▸ **Exercise objective**
Where the line holding "Subject: **liver**." appears, start copying, and continue exactly through the last line of the listing, skipping pictures.

%%

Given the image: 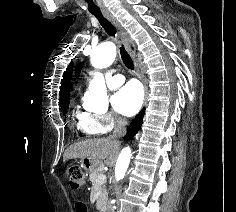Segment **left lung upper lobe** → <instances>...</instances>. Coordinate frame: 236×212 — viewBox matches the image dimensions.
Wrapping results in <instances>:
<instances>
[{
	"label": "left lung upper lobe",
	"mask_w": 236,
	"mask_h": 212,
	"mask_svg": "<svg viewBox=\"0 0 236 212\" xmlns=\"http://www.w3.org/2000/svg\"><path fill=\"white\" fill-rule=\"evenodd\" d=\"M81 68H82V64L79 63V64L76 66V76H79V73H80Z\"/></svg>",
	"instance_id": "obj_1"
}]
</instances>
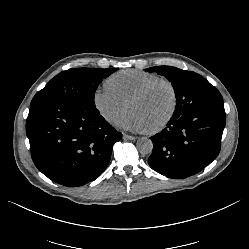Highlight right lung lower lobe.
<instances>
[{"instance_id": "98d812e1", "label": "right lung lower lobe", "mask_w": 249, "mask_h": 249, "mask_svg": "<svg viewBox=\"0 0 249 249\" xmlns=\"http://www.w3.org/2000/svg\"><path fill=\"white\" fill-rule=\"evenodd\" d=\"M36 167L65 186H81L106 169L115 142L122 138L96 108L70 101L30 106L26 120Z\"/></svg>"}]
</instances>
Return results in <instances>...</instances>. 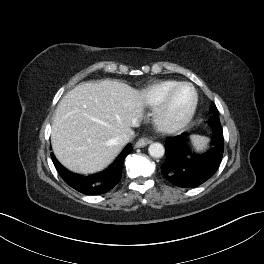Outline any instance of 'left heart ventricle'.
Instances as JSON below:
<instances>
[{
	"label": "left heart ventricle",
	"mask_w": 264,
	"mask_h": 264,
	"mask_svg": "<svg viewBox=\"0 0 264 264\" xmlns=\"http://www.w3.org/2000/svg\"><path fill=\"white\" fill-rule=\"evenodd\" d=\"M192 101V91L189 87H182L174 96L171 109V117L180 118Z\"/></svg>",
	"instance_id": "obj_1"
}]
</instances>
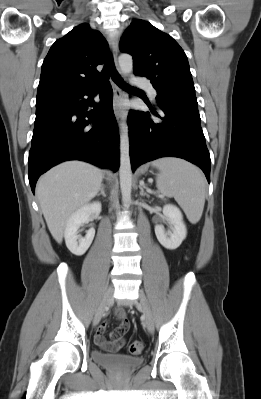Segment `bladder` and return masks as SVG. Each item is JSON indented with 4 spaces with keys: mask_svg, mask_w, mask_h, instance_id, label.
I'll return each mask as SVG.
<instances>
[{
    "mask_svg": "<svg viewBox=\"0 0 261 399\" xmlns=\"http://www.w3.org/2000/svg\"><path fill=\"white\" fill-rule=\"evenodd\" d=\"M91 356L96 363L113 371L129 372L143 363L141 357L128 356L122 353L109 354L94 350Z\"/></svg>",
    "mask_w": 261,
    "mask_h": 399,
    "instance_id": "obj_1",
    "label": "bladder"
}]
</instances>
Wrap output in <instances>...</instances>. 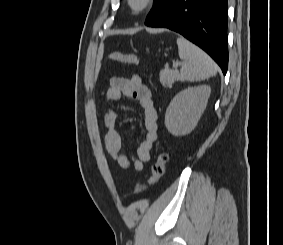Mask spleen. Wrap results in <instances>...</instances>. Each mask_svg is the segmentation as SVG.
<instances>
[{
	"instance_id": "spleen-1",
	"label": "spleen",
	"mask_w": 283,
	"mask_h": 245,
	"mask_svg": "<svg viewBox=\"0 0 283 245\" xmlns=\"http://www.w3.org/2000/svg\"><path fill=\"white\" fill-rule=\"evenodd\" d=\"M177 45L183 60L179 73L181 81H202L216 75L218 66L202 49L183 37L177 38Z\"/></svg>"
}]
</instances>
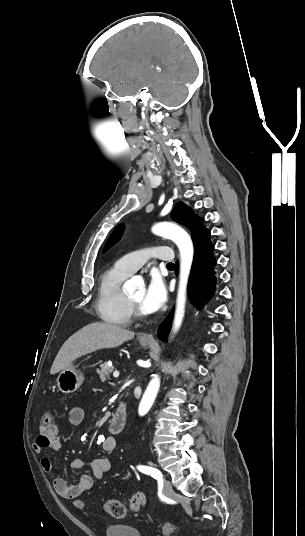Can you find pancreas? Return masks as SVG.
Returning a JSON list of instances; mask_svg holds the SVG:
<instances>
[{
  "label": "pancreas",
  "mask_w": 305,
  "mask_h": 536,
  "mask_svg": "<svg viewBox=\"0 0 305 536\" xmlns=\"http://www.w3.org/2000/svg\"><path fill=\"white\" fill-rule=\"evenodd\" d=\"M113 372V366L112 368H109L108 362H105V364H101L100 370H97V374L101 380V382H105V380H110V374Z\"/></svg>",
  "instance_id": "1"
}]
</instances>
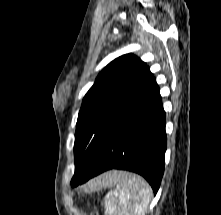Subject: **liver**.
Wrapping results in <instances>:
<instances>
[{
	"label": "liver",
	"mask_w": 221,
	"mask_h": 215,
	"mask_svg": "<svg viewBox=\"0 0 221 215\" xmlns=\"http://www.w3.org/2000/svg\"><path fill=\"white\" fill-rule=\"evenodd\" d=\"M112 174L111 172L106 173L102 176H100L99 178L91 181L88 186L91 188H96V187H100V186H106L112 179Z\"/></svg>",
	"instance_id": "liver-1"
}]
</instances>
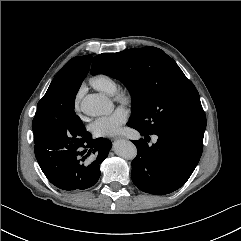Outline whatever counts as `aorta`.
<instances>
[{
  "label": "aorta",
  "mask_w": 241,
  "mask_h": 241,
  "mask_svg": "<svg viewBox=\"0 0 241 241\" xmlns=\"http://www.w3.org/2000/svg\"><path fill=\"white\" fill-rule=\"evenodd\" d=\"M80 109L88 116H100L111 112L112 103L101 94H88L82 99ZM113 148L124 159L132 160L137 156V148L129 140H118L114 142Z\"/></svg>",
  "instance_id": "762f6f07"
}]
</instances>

%%

▸ **Task response**
Subject: **liver**.
Wrapping results in <instances>:
<instances>
[{
	"label": "liver",
	"mask_w": 221,
	"mask_h": 215,
	"mask_svg": "<svg viewBox=\"0 0 221 215\" xmlns=\"http://www.w3.org/2000/svg\"><path fill=\"white\" fill-rule=\"evenodd\" d=\"M112 174L111 172L106 173L102 176H100L99 178L91 181L88 186L91 188H96V187H100V186H106L112 179Z\"/></svg>",
	"instance_id": "liver-1"
}]
</instances>
Outline whatever counts as `aorta`.
<instances>
[{
  "label": "aorta",
  "mask_w": 241,
  "mask_h": 241,
  "mask_svg": "<svg viewBox=\"0 0 241 241\" xmlns=\"http://www.w3.org/2000/svg\"><path fill=\"white\" fill-rule=\"evenodd\" d=\"M80 109L88 116H100L111 112L112 103L101 94H88L82 99ZM113 148L124 159L132 160L137 156V148L129 140H118L114 142Z\"/></svg>",
  "instance_id": "762f6f07"
}]
</instances>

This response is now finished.